What are linear inches?
Linear inches is the measurement airlines most often use for checked bags, and it is simply the sum of the three dimensions. You add the height plus the width plus the depth, and the total is the linear-inch figure. For example, a bag that is 28 by 18 by 12 inches has a linear measurement of 58 inches. Most airlines cap standard checked bags at 62 linear inches (158 centimeters), so that bag would qualify. Carry-on limits are usually given as three separate maximum dimensions instead, such as 22 by 14 by 9 inches, rather than a linear total. Knowing both formats lets you check your bag against whichever limit your airline uses.

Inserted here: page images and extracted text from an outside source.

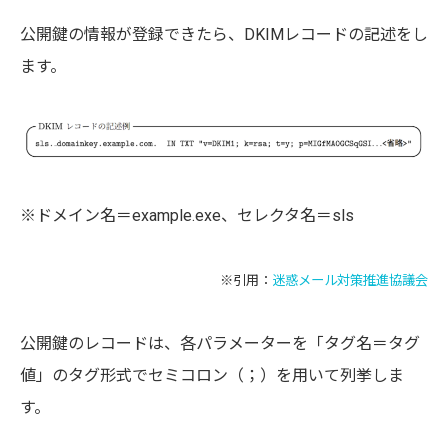
公開鍵の情報が登録できたら、DKIMレコードの記述をし
ます。
※ドメイン名＝example.exe、セレクタ名＝sls
※引用：
迷惑メール対策推進協議会
公開鍵のレコードは、各パラメーターを「タグ名＝タグ
値」のタグ形式でセミコロン（；）を用いて列挙しま
す。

Do wheels and handles count?
Yes, and this trips up a lot of travelers. Airlines measure the total external dimensions of a bag, which means the wheels, the retractable handle housing, side handles, feet, and any protruding pockets are all included in the measurement. A suitcase advertised as a carry-on based on its body alone can exceed the limit once the wheels and handle are counted, which is a common reason bags get flagged at the gate. So always measure to the outermost points. This is also why a gate agent's sizer box, which the whole bag including wheels must fit into, is the real test. When in doubt, measure the largest external footprint and compare that to the limit.
How do you know if a bag is carry-on size?

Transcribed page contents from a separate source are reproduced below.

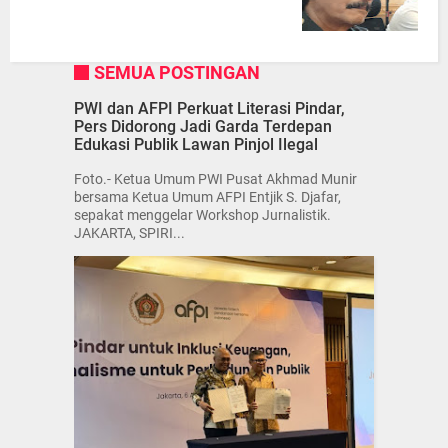
SEMUA POSTINGAN
PWI dan AFPI Perkuat Literasi Pindar,
Pers Didorong Jadi Garda Terdepan
Edukasi Publik Lawan Pinjol Ilegal
Foto.- Ketua Umum PWI Pusat Akhmad Munir
bersama Ketua Umum AFPI Entjik S. Djafar,
sepakat menggelar Workshop Jurnalistik.
JAKARTA, SPIRI...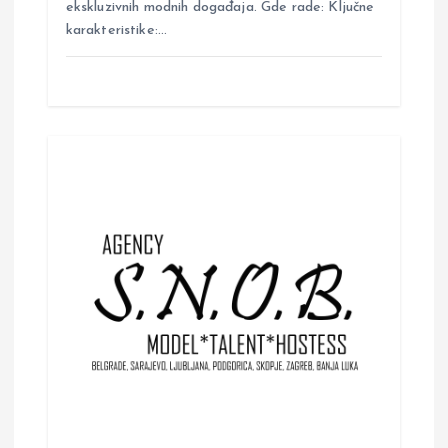
ekskluzivnih modnih događaja. Gde rade: Ključne
karakteristike:…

Measure the bag's full external dimensions including wheels and handles, then compare them to your airline's stated carry-on limits, commonly around 22 by 14 by 9 inches, though it varies by carrier and can be smaller on regional jets or budget airlines. Every one of your three measurements must be at or under the airline's corresponding maximum, not just the total. Remember that the gate sizer is the final judge, so leave a little margin rather than measuring exactly to the limit. If your bag is soft-sided and slightly over, it may still squeeze into the sizer, but a hard-sided bag will not. Checking against your specific airline before you fly avoids a gate-check surprise.
To measure luggage, record its height, width, and depth in inches including the wheels and handles, since airlines measure the full external size. Add the three for the linear-inch total, capped around 62 inches for checked bags, and compare each dimension to your airline's carry-on limits, usually near 22 by 14 by 9 inches.